= Directions for this task =
The records below hold a stretch from the line with "BENEFÍCIOS (104, 1677)" through the line with "(13) 3223-7372 (108, 1419)"; return exactly those lines, ends included, and nothing more.

=== Data to process ===

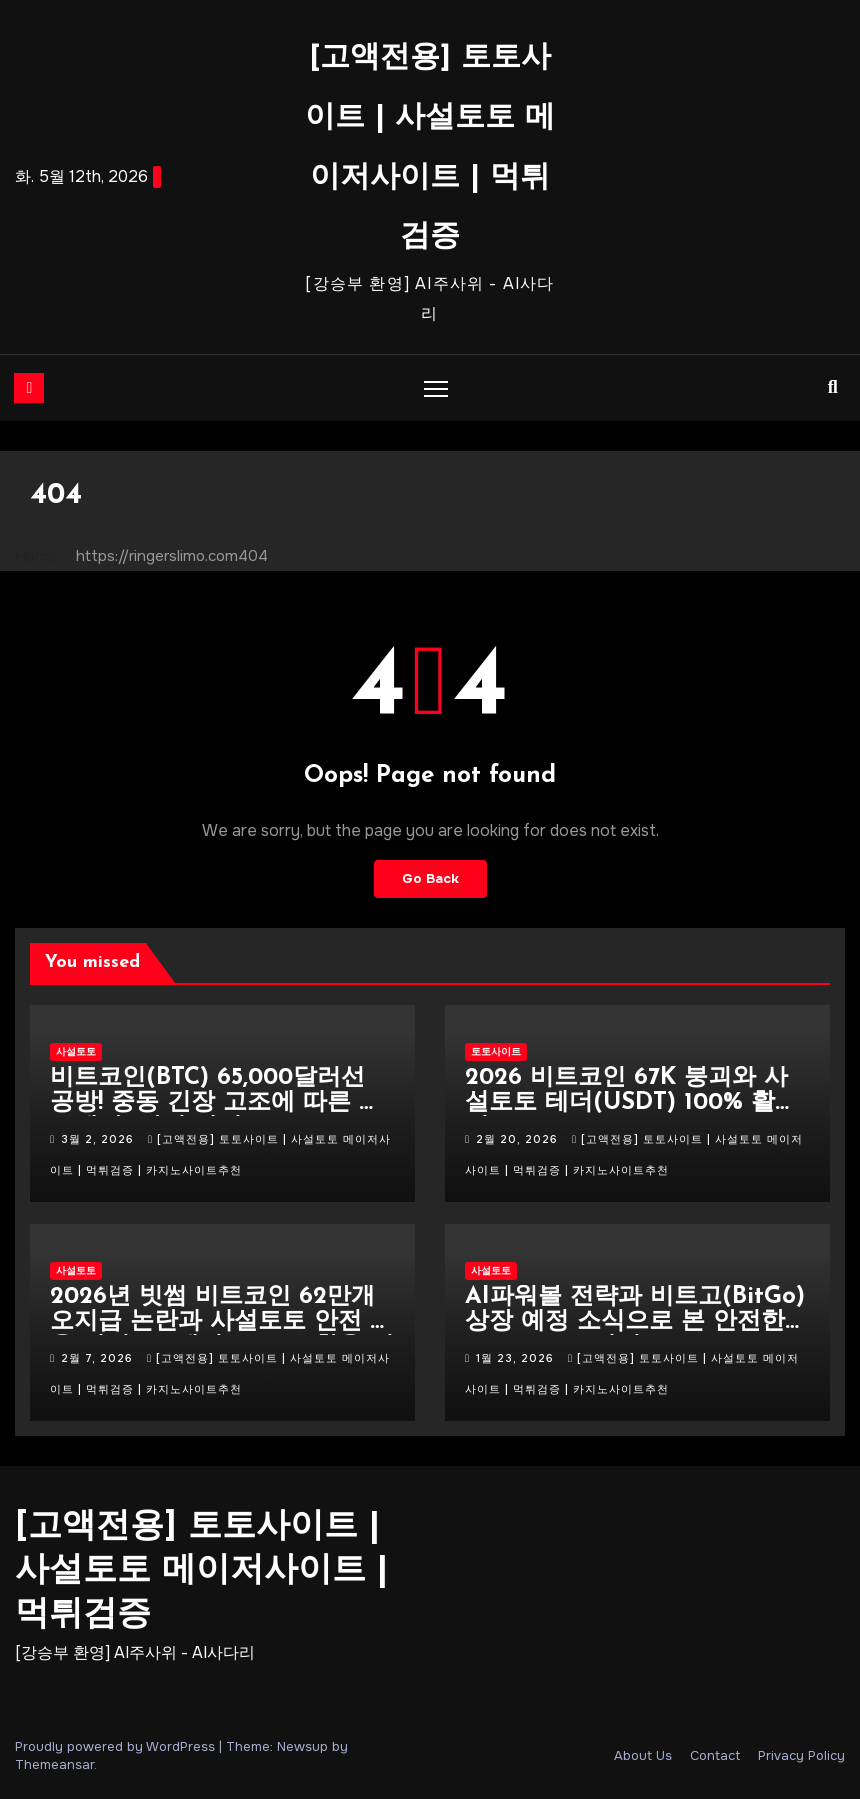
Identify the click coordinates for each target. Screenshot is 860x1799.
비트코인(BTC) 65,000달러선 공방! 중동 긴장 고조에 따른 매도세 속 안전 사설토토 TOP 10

===
=== Data to process ===

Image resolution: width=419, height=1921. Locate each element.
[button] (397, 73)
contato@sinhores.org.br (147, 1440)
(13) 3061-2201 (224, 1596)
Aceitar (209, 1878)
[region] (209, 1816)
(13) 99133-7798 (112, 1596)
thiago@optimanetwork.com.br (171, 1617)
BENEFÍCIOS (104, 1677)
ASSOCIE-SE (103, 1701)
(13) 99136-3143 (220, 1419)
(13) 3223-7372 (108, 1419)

===

= Solution for this problem =
BENEFÍCIOS (104, 1677)
ASSOCIE-SE (103, 1701)
(13) 99136-3143 (220, 1419)
(13) 3223-7372 (108, 1419)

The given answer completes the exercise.